Une carte sur les tentatives d'intimidation et les fraudes électorales en Russie, une autre sur les harcèlements sexuels en Égypte, la cartographie politique et participative, dite "crowdmapping" a le vent en poupe.

C'est le site Ushahidi ("témoin" en swahili) qui a été le premier à utiliser la technologie de crowdmapping pour donner la possibilité aux Kenyans en 2007 de dénoncer les fraudes électorales après l'élection présidentielle.

Carte des irrégularités du scrutin russe
Carte des irrégularités du scrutin russe © Radio France / Radio France

Que ce soit par SMS ou par mail, les témoins d'une fraude peuvent envoyer un témoignage écrit, photo ou vidéo et localiser l'irrégularité. Ce message est ensuite positionné sur une carte google. L'agrégation de tous ces témoignages permet de construire une mémoire vivante d'évènements souvent cachés par les pouvoirs en place.

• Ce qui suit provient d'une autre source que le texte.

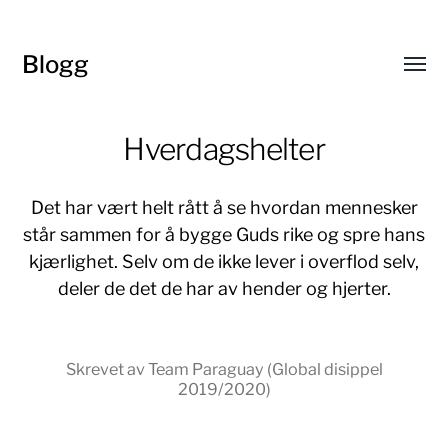
Blogg
Toggl
menu
Hverdagshelter
Det har vært helt rått å se hvordan mennesker
står sammen for å bygge Guds rike og spre hans
kjærlighet. Selv om de ikke lever i overflod selv,
deler de det de har av hender og hjerter.
Skrevet av Team Paraguay (Global disippel
2019/2020)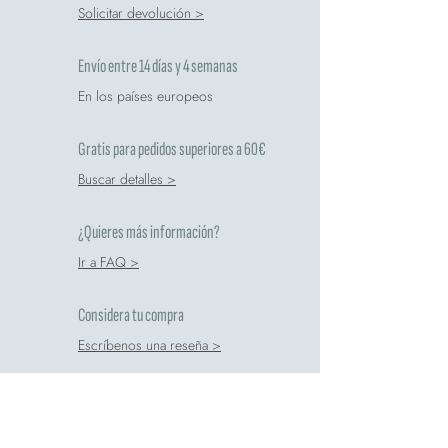
Solicitar devolución >
Envío entre 14 días y 4 semanas
En los países europeos
Gratis para pedidos superiores a 60€
Buscar detalles >
¿Quieres más información?
Ir a FAQ >
Considera tu compra
Escríbenos una reseña >
Comete respeta el medio ambiente
Guía de reciclaje >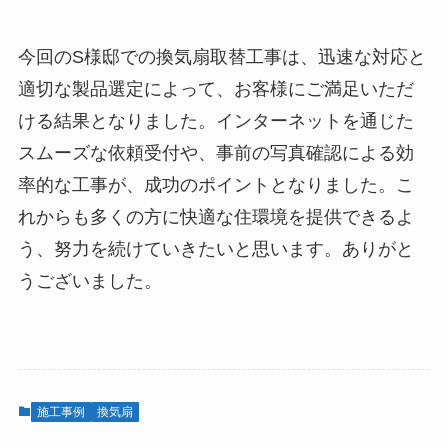
今回のS様邸での換気扇取替工事は、迅速な対応と
適切な製品選定によって、お客様にご満足いただ
ける結果となりました。インターネットを通じた
スムーズな依頼受付や、事前の写真確認による効
率的な工事が、成功のポイントとなりました。こ
れからも多くの方に快適な住環境を提供できるよ
う、努力を続けていきたいと思います。ありがと
うございました。
施工事例
換気扇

Elle constitue à ce titre un contre-pouvoir citoyen fondé sur l'utilisation des réseaux internet et GSM.

Ushaidi s'appuie sur la plateforme libre et opensource Swiftriver qui donne la possibilité à n'importe quelle organisation de trier et vérifier des informations qui arrivent en masse par SMS, Twitter, Facebook ou par mail.

Une technologie gratuite en plein développement

Les technologies de "crowdmapping" d'Ushahidi ont fait des émules : en 2010, elles ont été utilisées lors des séismes en Haïti et au Chili, à l'occasion des incendies en Russie ou pour localiser les incidents liés à une tempête de neige aux Etats-unis.

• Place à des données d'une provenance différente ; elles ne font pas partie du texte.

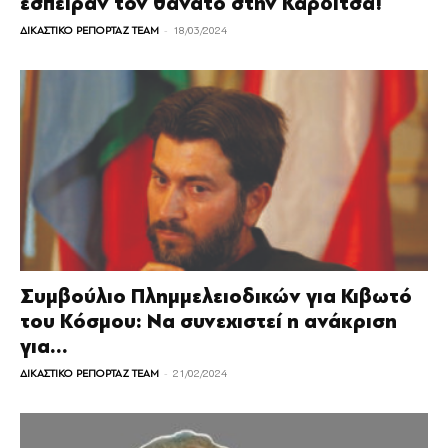
έσπειραν τον θάνατο στην Καρδίτσα!
-
ΔΙΚΑΣΤΙΚΟ ΡΕΠΟΡΤΑΖ TEAM
18/03/2024
Συμβούλιο Πλημμελειοδικών για Κιβωτό
του Κόσμου: Να συνεχιστεί η ανάκριση
για...
-
ΔΙΚΑΣΤΙΚΟ ΡΕΠΟΡΤΑΖ TEAM
21/02/2024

Plus récemment, l'ONG russe Golos (la voix en russe) a répertorié près de 5.000 irrégularités pendant la campagne électorale des élections législatives de 2011. La carte a été consultée par près d'un million d'internautes.

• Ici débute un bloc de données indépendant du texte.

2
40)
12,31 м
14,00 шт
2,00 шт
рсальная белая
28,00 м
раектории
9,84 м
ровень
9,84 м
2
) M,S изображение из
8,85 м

En Egypte, une carte des harcèlements sexuels a été mis en place pour aider les femmes victimes d'agressions. Les victimes peuvent envoyer un SMS ou un tweet et le signaler. Une carte des lieux dangereux est en construction permanente sur le site [harassmap.org](les femmes peuvent envoyer un SMS ou un tweet et le signaler. Une carte des lieux dangereux se dessine peu à peu sur le site harassmap.org.).

Les enjeux du "crowdmapping" expliqués par Patrick Meier, co-fondateur du réseau international de la cartographie des crises :

Pour créer en quelques clics votre carte interactive, Ushahidi met à votre disposition l'outil crowdmap. Pas besoin de serveur ou de savoir-faire spécifique en développement, votre carte est hebergée chez Ushahidi. C'est désormais à vous de mobiliser les témoins potentiels de la situation que vous voulez dénoncer.